*WHAT TO PRODUCE*. Transcribe the stretch of entries below from the line with "skupin Lets´Dance 2010 získali 3.místo." through the line with "kamarádkou založila taneční", exactly and with both ends included; leave out all other lines.

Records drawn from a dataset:
◇ ◇ ◇ ◇

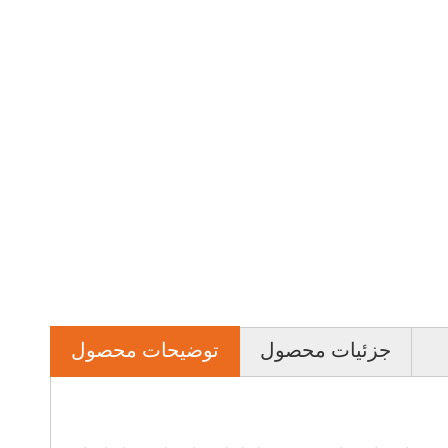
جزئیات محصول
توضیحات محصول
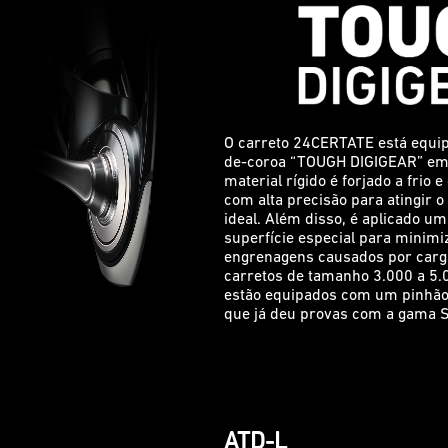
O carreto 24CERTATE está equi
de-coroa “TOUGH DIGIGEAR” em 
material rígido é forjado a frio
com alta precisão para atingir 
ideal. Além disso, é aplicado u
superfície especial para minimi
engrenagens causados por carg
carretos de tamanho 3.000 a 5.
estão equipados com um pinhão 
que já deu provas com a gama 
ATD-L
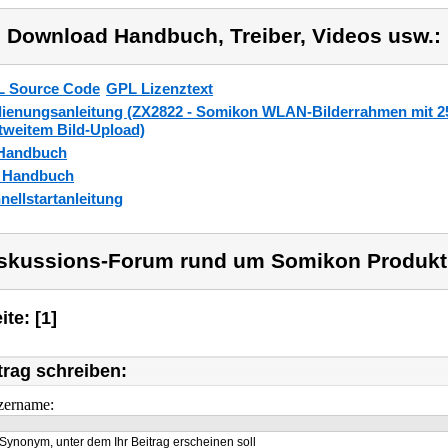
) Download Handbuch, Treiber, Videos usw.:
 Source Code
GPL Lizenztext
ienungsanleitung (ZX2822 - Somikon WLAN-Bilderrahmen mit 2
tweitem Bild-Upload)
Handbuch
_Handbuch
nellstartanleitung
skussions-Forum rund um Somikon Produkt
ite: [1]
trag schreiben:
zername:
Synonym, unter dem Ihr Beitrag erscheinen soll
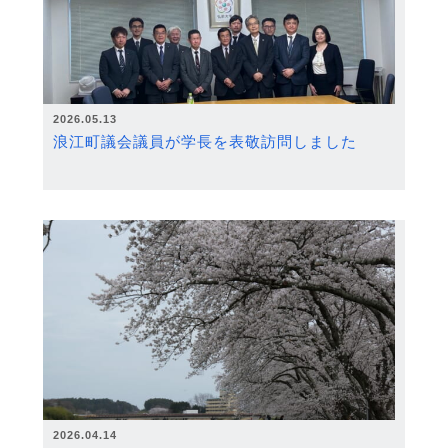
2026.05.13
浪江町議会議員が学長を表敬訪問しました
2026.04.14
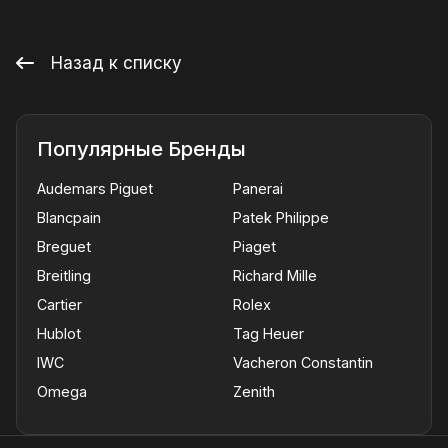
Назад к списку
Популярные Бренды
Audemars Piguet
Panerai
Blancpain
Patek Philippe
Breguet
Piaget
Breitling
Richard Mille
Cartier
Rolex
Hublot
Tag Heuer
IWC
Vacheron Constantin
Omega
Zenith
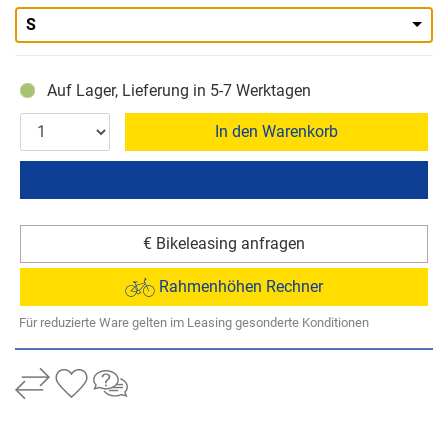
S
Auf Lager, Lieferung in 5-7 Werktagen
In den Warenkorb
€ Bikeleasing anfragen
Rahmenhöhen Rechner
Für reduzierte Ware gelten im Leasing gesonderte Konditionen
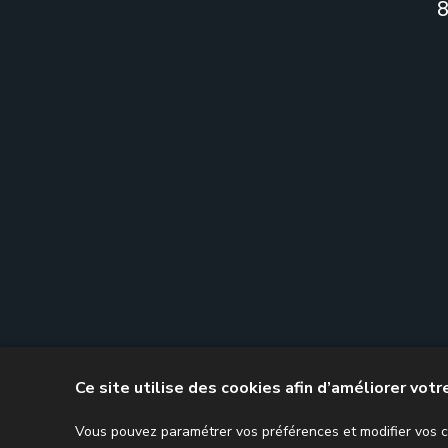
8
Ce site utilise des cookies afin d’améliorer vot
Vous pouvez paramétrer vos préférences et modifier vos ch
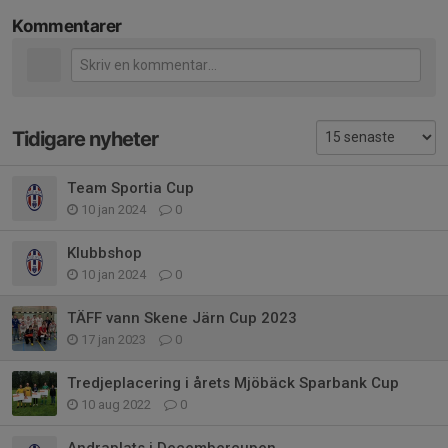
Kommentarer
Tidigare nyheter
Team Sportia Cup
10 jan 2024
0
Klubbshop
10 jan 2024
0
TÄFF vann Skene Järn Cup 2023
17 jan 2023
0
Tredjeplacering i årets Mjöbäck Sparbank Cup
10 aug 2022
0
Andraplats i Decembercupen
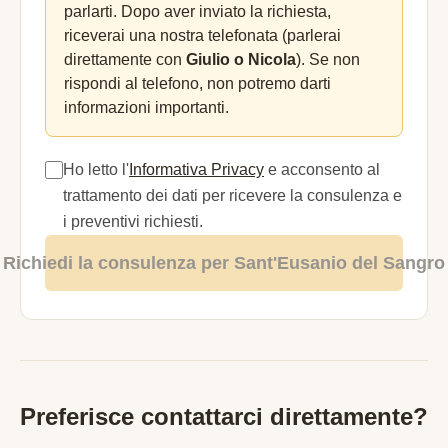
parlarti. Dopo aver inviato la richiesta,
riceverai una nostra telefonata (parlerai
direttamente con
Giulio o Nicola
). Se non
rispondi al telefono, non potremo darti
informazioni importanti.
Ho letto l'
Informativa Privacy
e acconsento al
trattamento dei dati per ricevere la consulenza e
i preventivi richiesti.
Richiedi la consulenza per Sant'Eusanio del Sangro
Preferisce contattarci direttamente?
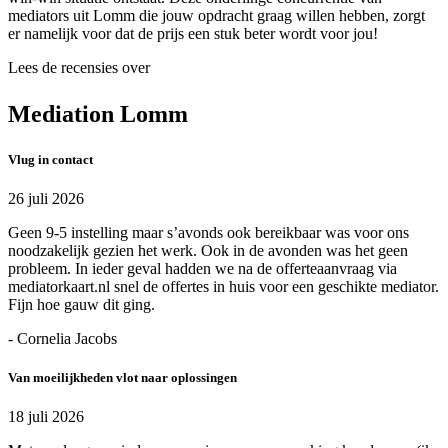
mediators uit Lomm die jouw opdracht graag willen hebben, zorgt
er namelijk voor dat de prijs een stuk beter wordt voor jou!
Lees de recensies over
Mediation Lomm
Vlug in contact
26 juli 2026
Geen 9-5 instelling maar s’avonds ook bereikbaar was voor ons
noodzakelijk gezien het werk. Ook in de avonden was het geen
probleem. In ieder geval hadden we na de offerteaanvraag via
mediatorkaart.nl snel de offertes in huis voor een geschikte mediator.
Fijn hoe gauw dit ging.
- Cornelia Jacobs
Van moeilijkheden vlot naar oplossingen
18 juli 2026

◇ ◇ ◇ ◇

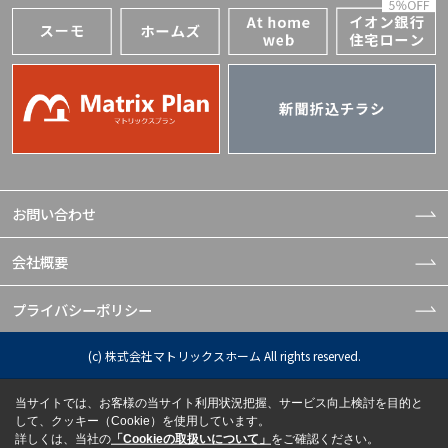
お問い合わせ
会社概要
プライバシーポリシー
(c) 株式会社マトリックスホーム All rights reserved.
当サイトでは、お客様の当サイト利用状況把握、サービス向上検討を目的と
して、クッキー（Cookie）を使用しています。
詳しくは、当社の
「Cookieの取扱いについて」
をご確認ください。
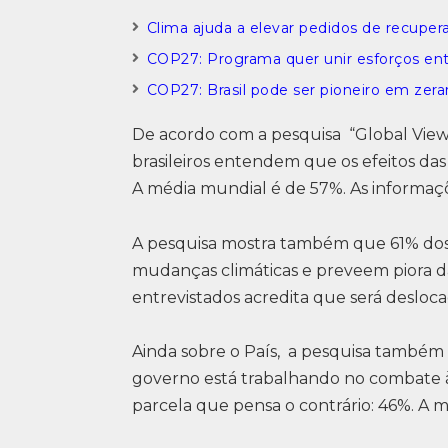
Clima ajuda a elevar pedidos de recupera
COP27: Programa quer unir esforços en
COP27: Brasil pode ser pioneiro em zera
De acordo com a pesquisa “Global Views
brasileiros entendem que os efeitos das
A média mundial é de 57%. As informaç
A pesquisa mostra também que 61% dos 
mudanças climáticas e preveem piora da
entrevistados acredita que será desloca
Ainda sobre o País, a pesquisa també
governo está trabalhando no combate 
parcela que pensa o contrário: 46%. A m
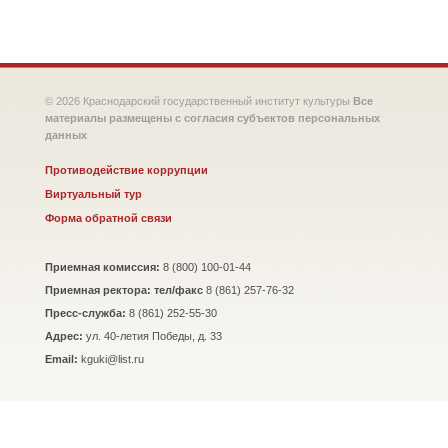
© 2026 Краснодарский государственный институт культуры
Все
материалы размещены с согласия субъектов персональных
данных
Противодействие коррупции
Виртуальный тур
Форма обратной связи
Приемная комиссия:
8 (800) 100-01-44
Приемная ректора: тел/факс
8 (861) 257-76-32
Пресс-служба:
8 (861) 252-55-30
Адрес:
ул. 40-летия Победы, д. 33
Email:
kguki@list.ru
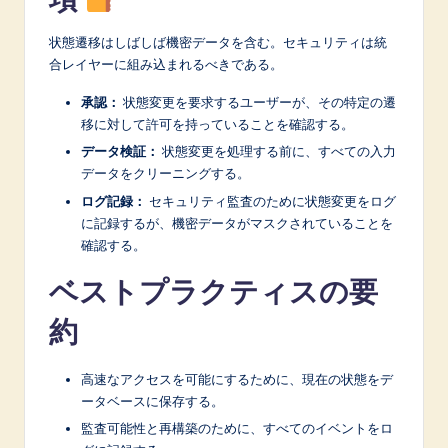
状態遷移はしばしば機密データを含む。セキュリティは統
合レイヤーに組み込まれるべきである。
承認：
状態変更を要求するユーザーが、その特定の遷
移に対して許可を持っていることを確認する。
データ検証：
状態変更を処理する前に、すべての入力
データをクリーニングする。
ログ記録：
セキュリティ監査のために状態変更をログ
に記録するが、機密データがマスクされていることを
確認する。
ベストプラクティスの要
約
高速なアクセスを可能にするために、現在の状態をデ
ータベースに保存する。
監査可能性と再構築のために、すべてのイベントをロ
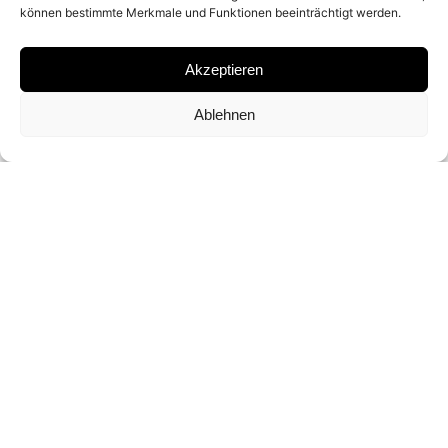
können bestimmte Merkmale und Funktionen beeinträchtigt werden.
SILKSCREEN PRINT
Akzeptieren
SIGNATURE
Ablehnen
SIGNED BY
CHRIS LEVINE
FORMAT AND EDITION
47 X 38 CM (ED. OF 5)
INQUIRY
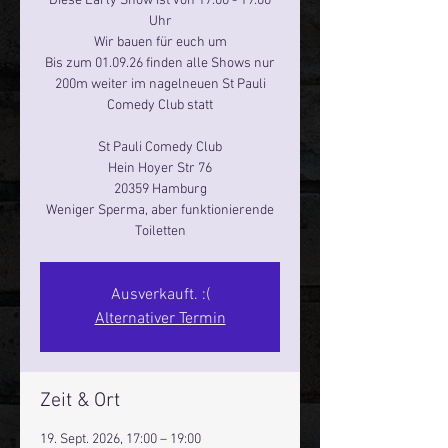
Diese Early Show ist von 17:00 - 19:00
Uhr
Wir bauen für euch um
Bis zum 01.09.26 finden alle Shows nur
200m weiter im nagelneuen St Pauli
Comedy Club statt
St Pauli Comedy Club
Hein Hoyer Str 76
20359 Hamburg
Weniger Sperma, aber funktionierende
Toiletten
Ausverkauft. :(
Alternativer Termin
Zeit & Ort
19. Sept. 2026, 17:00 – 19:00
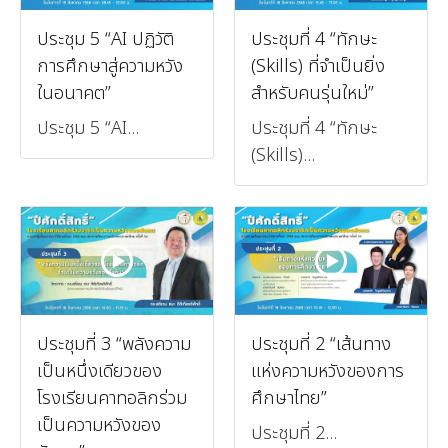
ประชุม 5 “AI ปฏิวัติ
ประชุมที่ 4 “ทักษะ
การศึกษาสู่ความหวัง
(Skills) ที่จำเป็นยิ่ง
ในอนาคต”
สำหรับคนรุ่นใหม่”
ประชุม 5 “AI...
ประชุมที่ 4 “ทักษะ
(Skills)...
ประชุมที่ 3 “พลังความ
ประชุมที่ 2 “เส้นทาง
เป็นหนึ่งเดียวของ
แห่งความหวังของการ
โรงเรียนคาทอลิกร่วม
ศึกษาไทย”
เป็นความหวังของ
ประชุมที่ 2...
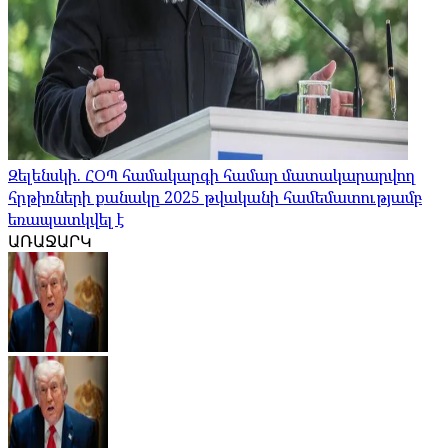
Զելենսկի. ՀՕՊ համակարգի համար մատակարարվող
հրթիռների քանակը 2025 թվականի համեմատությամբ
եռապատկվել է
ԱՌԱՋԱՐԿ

◇ ◇ ◇ ◇

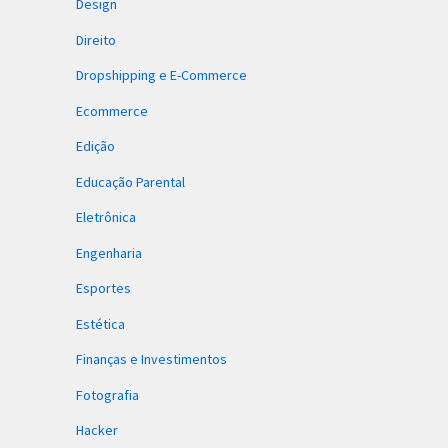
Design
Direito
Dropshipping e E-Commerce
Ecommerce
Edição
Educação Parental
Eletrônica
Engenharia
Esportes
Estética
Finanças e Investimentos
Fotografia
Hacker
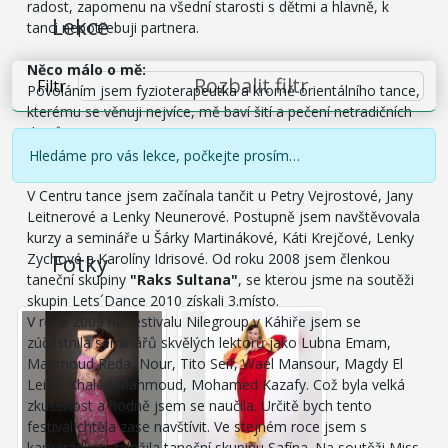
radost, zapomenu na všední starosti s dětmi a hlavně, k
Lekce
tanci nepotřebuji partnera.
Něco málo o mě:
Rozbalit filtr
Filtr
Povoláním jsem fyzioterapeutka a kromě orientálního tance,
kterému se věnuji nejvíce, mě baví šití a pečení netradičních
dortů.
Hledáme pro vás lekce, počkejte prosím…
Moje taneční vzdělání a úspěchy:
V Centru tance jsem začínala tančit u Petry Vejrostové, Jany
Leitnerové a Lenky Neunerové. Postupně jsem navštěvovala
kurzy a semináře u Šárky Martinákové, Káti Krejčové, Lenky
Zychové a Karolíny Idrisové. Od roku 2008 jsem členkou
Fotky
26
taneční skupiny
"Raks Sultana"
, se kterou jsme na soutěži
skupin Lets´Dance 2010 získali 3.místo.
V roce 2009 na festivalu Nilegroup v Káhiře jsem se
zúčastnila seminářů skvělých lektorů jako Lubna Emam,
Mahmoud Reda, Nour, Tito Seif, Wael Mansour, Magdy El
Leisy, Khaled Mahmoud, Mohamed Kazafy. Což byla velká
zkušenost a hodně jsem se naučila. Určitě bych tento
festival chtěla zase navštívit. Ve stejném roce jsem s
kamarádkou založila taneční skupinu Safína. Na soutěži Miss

◇ ◇ ◇ ◇

*ANSWER SPACE*.
skupin Lets´Dance 2010 získali 3.místo.
V roce 2009 na festivalu Nilegroup v Káhiře jsem se
zúčastnila seminářů skvělých lektorů jako Lubna Emam,
Mahmoud Reda, Nour, Tito Seif, Wael Mansour, Magdy El
Leisy, Khaled Mahmoud, Mohamed Kazafy. Což byla velká
zkušenost a hodně jsem se naučila. Určitě bych tento
festival chtěla zase navštívit. Ve stejném roce jsem s
kamarádkou založila taneční skupinu Safína. Na soutěži Miss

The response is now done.